Mustard related anticancer agents have been central to clinical and experimental oncology for 50 years. We have previously demonstrated that mustard analogues exhibit a more profound dose schedule dependent cytotoxicity in rodents compared to humans; this cannot be explained solely by differences in metabolism. Partition studies exploiting sediment technologies1,2, indicate different blood partitioning of mustard moieties depending on the dose schedule.
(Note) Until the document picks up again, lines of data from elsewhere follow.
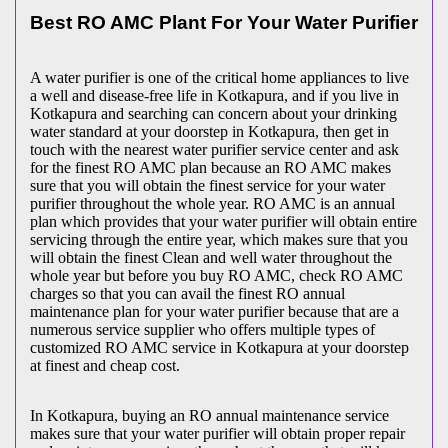
Best RO AMC Plant For Your Water Purifier
A water purifier is one of the critical home appliances to live
a well and disease-free life in Kotkapura, and if you live in
Kotkapura and searching can concern about your drinking
water standard at your doorstep in Kotkapura, then get in
touch with the nearest water purifier service center and ask
for the finest RO AMC plan because an RO AMC makes
sure that you will obtain the finest service for your water
purifier throughout the whole year. RO AMC is an annual
plan which provides that your water purifier will obtain entire
servicing through the entire year, which makes sure that you
will obtain the finest Clean and well water throughout the
whole year but before you buy RO AMC, check RO AMC
charges so that you can avail the finest RO annual
maintenance plan for your water purifier because that are a
numerous service supplier who offers multiple types of
customized RO AMC service in Kotkapura at your doorstep
at finest and cheap cost.
In Kotkapura, buying an RO annual maintenance service
makes sure that your water purifier will obtain proper repair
The study aimed to determine the impact of mustard blood partition on the efficacy of mustard analogues in humans and small rodents.

Method

Blood from human volunteers, and blank blood from cancer patients, rats and mice, was exposed for 1 hr to therapeutic concentrations of phosphoramide mustard (PM). Red Blood Cells (RBCs), plasma and plasma water were obtained by MESED procedures. PM was determined by LC.

Results

RBCs and plasma water from all species were loaded in a dose dependent manner, with the steepest curves in the RBCs of rat and mouse blood. The maximum percentages of RBCs and plasma water partition versus total blood were significantly higher in the rat (76% and 79%) and mouse (81% and 85%), when compared to human blood (53% and 49%). In each species, the PM present on/in the RBCs could be washed off completely with blank plasma from that species.

Conclusion

The blood partition of PM differs in humans and small rodents. The partition profiles in small rodents may account for the striking higher activity of mustard analogues in small laboratory tumour bearing animals compared to cancer patients, a phenomenon not yet fully explained. Furthermore, the ability of RBC mustard concentration to predict antitumour activity2 is now better understood. Blood partition studies should be employed routinely in new anticancer drug development.

References

[1] Driessen et al. Clin Biochem; 27: 195-6 (1994).

[2] Wildiers et al. Int J Cancer; 99: 514-9 (2002).